Чернов снова покрутился на кровати и заметил слабину в бинте держащем левую руку. Освободив ее, он заторопился и через несколько секунд сбросил с себя все бинты. Добежав до туалета, он быстро справил в темноте малую нужду и вдруг обратил внимание на отблеск солнечного луча отражающегося в стеклянной двери и рикошетом попадавшего в зеркало над раковиной. Он выскочил в коридорчик и нажал на клавишу выключателя. В туалете загорелся свет. Чернов, вернувшись назад, встал на цыпочки и заглянул в зеркало. Перед ним стоял Тузик. С рыжими патлами, торчком стоявшими на голове и веснушками, щедро рассыпанными по лицу. Ни какой-нибудь чужой мальчик, каких много бродит по стране и их внешность не вызывает в душе никаких переживаний. А Тузик! Маленький жалкий Тузик, которого так любила Марина, а тот отвечал ей тем же, только может быть в несколько раз сильнее.

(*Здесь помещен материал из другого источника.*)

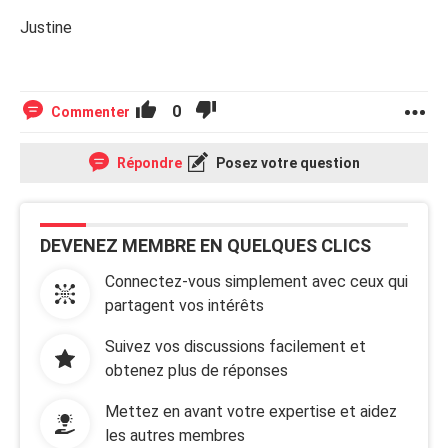
Justine
0
Commenter
Répondre
Posez votre question
DEVENEZ MEMBRE EN QUELQUES CLICS
Connectez-vous simplement avec ceux qui
partagent vos intérêts
Suivez vos discussions facilement et
obtenez plus de réponses
Mettez en avant votre expertise et aidez
les autres membres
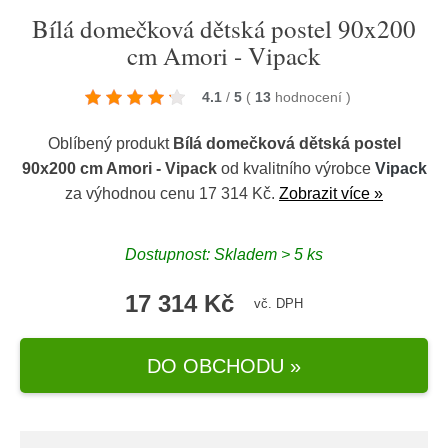
Bílá domečková dětská postel 90x200
cm Amori - Vipack
4.1
/
5
(
13
hodnocení
)
Oblíbený produkt
Bílá domečková dětská postel
90x200 cm Amori - Vipack
od kvalitního výrobce
Vipack
za výhodnou cenu 17 314 Kč.
Zobrazit více »
Dostupnost: Skladem > 5 ks
17 314 Kč
vč. DPH
DO OBCHODU »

— Это что же получается! — во весь голос закричал Чернов, но в палате ничего было не слышно. Крик этот был в его душе и за пределы тщедушного тела не выходил. — Я теперь в теле Тузика! Да как он мог это сделать?! Неужели не мог пересадить в тело человека лежащего в коме или какого-нибудь умственно неполноценного? Почему обязательно в Тузика? Как же я теперь жить буду? Как же Марина? А Тузик? Он что? Стер, Тузика?!